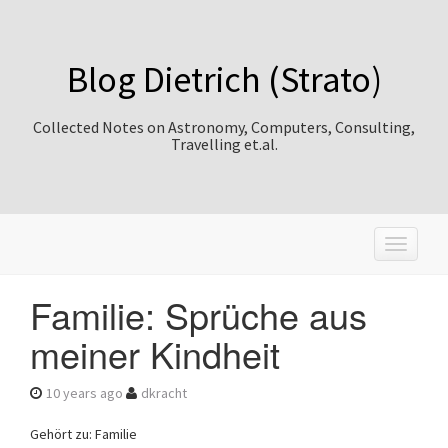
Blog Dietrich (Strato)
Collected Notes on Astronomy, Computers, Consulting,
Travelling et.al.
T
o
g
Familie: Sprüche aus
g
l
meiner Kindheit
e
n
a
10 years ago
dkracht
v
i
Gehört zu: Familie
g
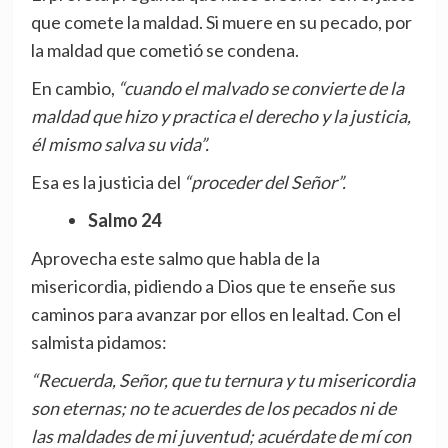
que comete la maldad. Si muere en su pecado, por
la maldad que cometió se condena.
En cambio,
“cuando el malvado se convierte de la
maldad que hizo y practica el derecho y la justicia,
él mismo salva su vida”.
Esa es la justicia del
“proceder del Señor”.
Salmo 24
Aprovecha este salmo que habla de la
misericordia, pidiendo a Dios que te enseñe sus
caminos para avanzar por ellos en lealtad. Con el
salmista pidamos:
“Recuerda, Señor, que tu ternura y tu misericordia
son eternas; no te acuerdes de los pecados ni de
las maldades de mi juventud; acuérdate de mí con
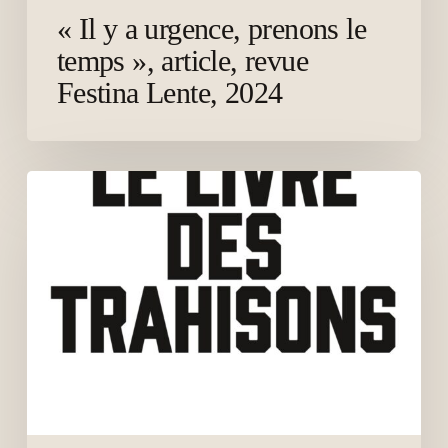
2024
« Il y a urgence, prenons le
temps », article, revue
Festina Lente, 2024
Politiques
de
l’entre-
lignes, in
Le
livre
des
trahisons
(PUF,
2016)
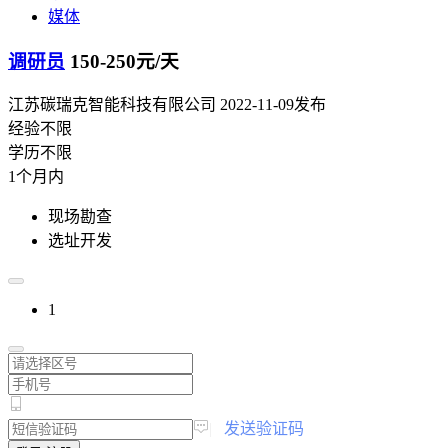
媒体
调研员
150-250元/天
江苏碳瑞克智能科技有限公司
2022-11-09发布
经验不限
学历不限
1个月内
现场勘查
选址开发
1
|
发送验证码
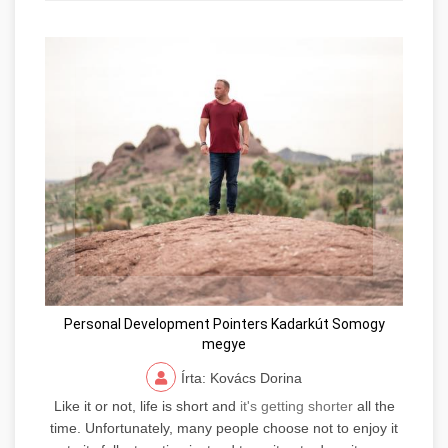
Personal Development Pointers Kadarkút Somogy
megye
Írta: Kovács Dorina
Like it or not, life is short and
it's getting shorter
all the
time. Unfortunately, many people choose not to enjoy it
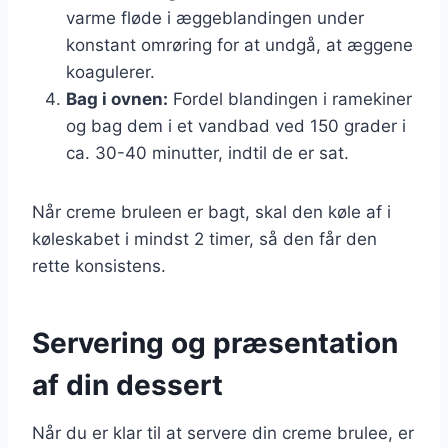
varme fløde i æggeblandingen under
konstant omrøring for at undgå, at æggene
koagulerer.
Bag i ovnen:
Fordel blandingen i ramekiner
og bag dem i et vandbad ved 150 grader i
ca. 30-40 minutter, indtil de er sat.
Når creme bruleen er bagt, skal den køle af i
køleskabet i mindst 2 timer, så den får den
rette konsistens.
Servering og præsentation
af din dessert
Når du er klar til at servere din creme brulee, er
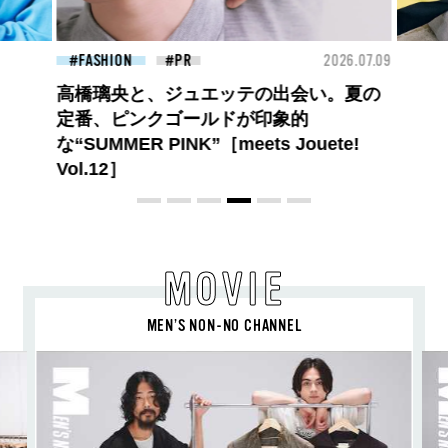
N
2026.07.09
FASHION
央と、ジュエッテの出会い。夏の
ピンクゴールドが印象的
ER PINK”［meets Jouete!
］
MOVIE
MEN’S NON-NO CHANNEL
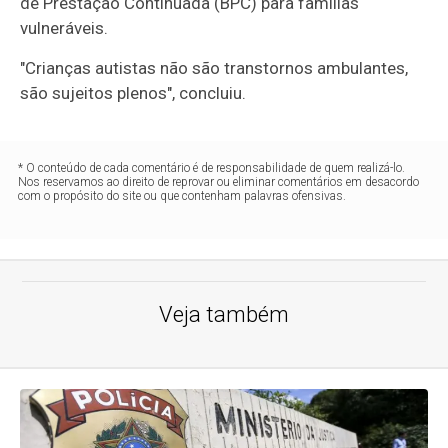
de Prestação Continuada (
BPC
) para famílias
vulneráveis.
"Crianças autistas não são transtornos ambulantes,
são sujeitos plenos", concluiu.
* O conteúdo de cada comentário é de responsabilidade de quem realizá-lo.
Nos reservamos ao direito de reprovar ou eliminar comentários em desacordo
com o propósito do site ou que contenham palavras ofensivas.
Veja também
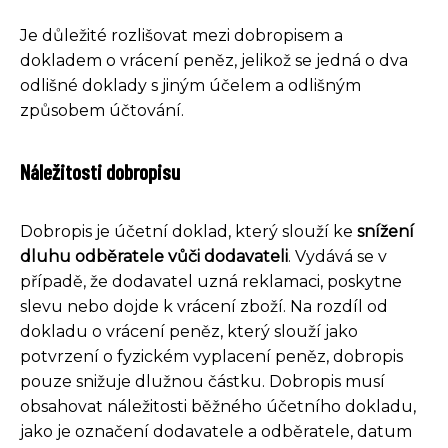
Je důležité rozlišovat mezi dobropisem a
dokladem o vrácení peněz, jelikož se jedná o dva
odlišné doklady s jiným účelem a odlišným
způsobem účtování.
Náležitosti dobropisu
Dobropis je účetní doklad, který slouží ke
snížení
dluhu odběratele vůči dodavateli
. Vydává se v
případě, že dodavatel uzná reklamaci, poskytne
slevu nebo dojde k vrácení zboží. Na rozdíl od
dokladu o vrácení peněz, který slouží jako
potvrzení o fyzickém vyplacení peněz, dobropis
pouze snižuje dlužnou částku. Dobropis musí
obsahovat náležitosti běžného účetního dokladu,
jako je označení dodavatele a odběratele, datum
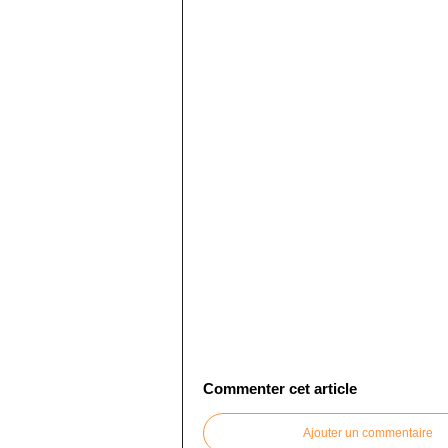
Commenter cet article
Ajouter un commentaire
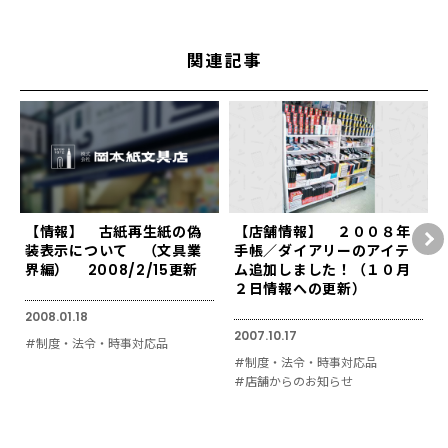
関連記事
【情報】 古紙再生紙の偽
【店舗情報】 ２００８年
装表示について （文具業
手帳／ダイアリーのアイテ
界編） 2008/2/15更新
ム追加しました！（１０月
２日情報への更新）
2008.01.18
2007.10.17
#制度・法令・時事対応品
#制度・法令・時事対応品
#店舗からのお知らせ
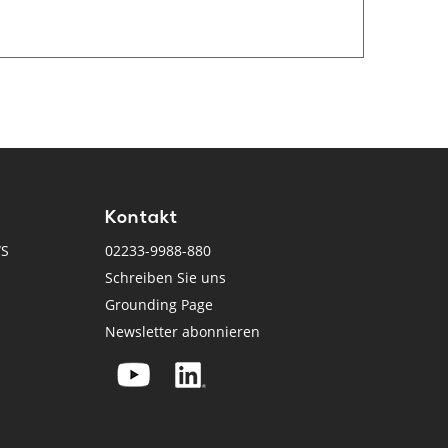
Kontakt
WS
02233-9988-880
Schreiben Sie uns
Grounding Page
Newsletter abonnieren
= = = = = = =
*Exercise description:* Pick out, from the lines above, every one that contains the string "article".

*Exercise result:*
temps », article, revue
Commenter cet article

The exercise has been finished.